The Bank shall be held to the exercise of reasonable care in carrying out
the provisions of this Agreement but shall be liable only for its own negligent
or bad faith acts or willful misconduct or willful failures to act by the Bank
and its agents or employees. The Bank shall have no responsibility for reviewing
or questioning the acts or records of any prior custodian. The Fund shall
indemnify the Bank and hold it harmless from and against all losses,
liabilities, demands, claims, actions, expenses, attorneys' fees, and taxes with
respect to each Portfolio which the Bank may suffer or incur on account of being
Custodian hereunder except to the extent that such losses, liabilities, demands,
claims, actions, expenses, attorneys fees or taxes arise from the Bank's own
negligence or bad faith or willful misconduct or willful failure to act.
If the Fund requires the Bank to take any action with respect to Securities
of a Portfolio, which action involves the payment of money or which action may,
in the opinion of the Bank, result in the Bank or its nominee assigned to such
Portfolio being liable for the payment of money or incurring liability of some
other form, the Fund, as a prerequisite to requiring the Bank to take such
action, shall, prior to the Bank taking such action, provide indemnity in
writing to the Bank in an amount and form satisfactory to it.
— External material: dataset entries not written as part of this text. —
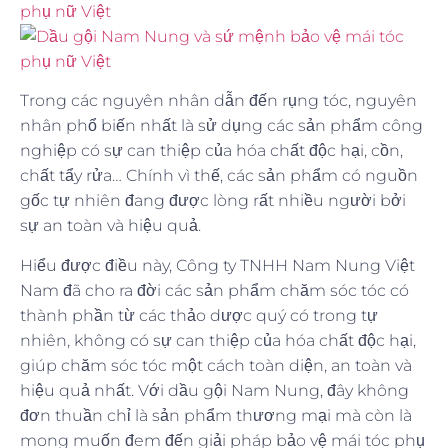
Trong các nguyên nhân dẫn đến rụng tóc, nguyên
nhân phổ biến nhất là sử dụng các sản phẩm công
nghiệp có sự can thiệp của hóa chất độc hại, cồn,
chất tẩy rửa… Chính vì thế, các sản phẩm có nguồn
gốc tự nhiên đang được lòng rất nhiều người bởi
sự an toàn và hiệu quả.
Hiểu được điều này, Công ty TNHH Nam Nung Việt
Nam đã cho ra đời các sản phẩm chăm sóc tóc có
thành phần từ các thảo dược quý có trong tự
nhiên, không có sự can thiệp của hóa chất độc hại,
giúp chăm sóc tóc một cách toàn diện, an toàn và
hiệu quả nhất. Với dầu gội Nam Nung, đây không
đơn thuần chỉ là sản phẩm thương mại mà còn là
mong muốn đem đến giải pháp bảo vệ mái tóc phụ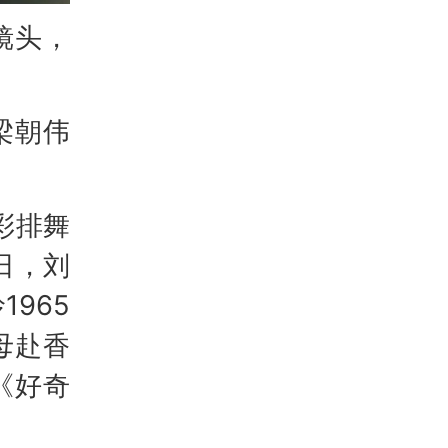
镜头，
梁朝伟
彩排舞
日，刘
965
母赴香
《好奇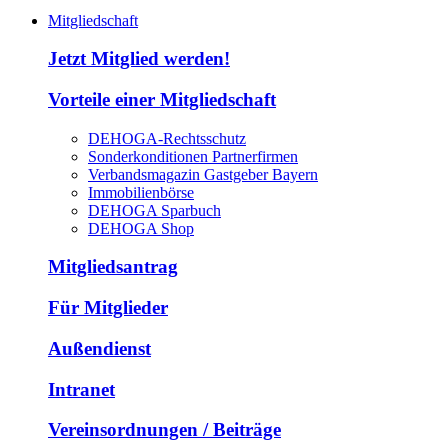
Mitgliedschaft
Jetzt Mitglied werden!
Vorteile einer Mitgliedschaft
DEHOGA-Rechtsschutz
Sonderkonditionen Partnerfirmen
Verbandsmagazin Gastgeber Bayern
Immobilienbörse
DEHOGA Sparbuch
DEHOGA Shop
Mitgliedsantrag
Für Mitglieder
Außendienst
Intranet
Vereinsordnungen / Beiträge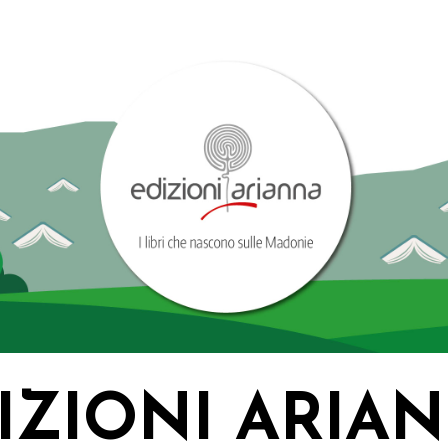
IZIONI ARIA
The Bank shall not be liable for any loss of data or any delay in its
performance under this Agreement to the extent such loss or delay is due to
causes beyond its control, including but not limited to: acts of God,
interruption in, loss of or malfunction in power, significant computer hardware
or systems software or telephone communication service; act of civil or military
authority, sabotage; war or civil commotion; fire; explosion; or strike (except
that the Bank shall at all time be required to maintain minimum critical
activities). The Bank shall use its best efforts to minimize any such loss or
delay by all practical steps and to replace any lost data promptly. The Bank
agrees not to discriminate against the Fund in favor of any other customer of
the Bank in making computer time and its personnel available to input and
process transactions hereunder when such a loss of data or delay occurs.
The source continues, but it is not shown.